Virtual Private Database

Virtual Private Database (VPD) is a database security feature that is built into an Oracle database server, as opposed to being part of an application that is accessing the data. The user is only allowed to see the data they have been given permission to see.

VPD uses application contexts to provide row-level security and fine-grained access control based on a company's security policies. Application contexts are simply key value pairs that are created in a defined namespace. VPD was first introduced in Oracle8i.

Virtual Private Database (VPD), a feature of Oracle Database 11g Enterprise Edition, was introduced in Oracle8i and is one of the most popular security features in the database. VPD is used when the standard object privileges and associated database roles are insufficient to meet application security requirements. VPD policies can be simple or complex depending on your security requirements. VPD can be used in combination with the "application context" feature to enforce sophisticated row and/or column level security requirements for privacy and regulatory compliance. A simple VPD example might restrict access to data during business hours and a more complex VPD example might read an application context during a login trigger and enforce row level security against the ORDERS table.

No matter how users connect to the protected table (via an application, a Web interface or SQL*Plus), the result is the same. There is no "application security problem" anymore, since the access policy is attached to the table, and cannot be bypassed.
Benefits of Using Oracle Virtual Private Database Policies

Oracle Virtual Private Database policies provide the following benefits:

• Basing Security Policies on Database Objects Rather Than Applications
• Controlling How Oracle Database Evaluates Policy Functions

Basing Security Policies on Database Objects Rather Than Applications

Attaching Oracle Virtual Private Database security policies to database tables, views, or synonyms, rather than implementing access controls in all your applications, provides the following benefits:

Security. Associating a policy with a database table, view, or synonym can solve a potentially serious application security problem.

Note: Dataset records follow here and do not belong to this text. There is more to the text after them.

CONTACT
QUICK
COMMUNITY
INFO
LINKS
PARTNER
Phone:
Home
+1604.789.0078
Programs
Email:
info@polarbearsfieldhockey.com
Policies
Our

Suppose a user is authorized to use an application, and then drawing on the privileges associated with that application, wrongfully modifies the database by using an ad hoc query tool, such as SQL*Plus. By attaching security policies directly to tables, views, or synonyms, fine-grained access control ensures that the same security is in force, no matter how a user accesses the data.

Simplicity. You add the security policy to a table, view, or synonym only once, rather than repeatedly adding it to each of your table-based, view-based, or synonym-based applications.

Flexibility. You can have one security policy for SELECT statements, another for INSERT statements, and still others for UPDATE and DELETE statements. For example, you might want to enable Human Resources clerks to have SELECT privileges for all employee records in their division, but to update only salaries for those employees in their division whose last names begin with A through F. Furthermore, you can create multiple policies for each table, view, or synonym.

Controlling How Oracle Database Evaluates Policy Functions

Running policy functions multiple times can affect performance. You can control the performance of policy functions by configuring how Oracle Database caches the Oracle Virtual Private Database predicates. The following options are available:

• Evaluate the policy once for each query (static policies).
• Evaluate the policy only when an application context within the policy function changes (context-sensitive policies).
• Evaluate the policy each time it is run (dynamic policies).

Which Privileges Are Used to Run Oracle Virtual Private Database Policy Functions?

For greater security, the Oracle Virtual Private Database policy function runs as if it had been declared with definer's rights. Do not declare it as invoker's rights because this can confuse yourself and other users who maintain the code.

Using Oracle Virtual Private Database with an Application Context

You can use application contexts with Oracle Virtual Private Database policies. When you create an application context, it securely caches user information. Only the designated application package can set the cached environment. It cannot be changed by the user or outside the package. In addition, because the data is cached, performance is increased. Chapter 6, "Using Application Contexts to Retrieve User Information" describes application contexts in detail.

For example, suppose you want to base access to the ORDERS_TAB table on the customer ID number. Rather than querying the customer ID number for a logged-in user each time you need it, you could store the number in the application context. Then, the customer number is available in the session when you need it.

Application contexts are especially helpful if your security policy is based on multiple security attributes. For example, if a policy function bases a WHERE predicate on four attributes (such as employee number, cost center, position, spending limit), then multiple subqueries must execute to retrieve this information. Instead, if this data is available through an application context, then performance is much faster.

You can use an application context to return the correct security policy, enforced through a predicate. For example, consider an order entry application that enforces the following rules: customers only see their own orders, and clerks see all orders for all customers. These are two different policies. You could define an application context with a position attribute, and this attribute could be accessed within the policy function to return the correct predicate, depending on the value of the attribute. Thus, you can enable a user in the clerk position to retrieve all orders, but a user in the customer position can see only those records associated with that particular user.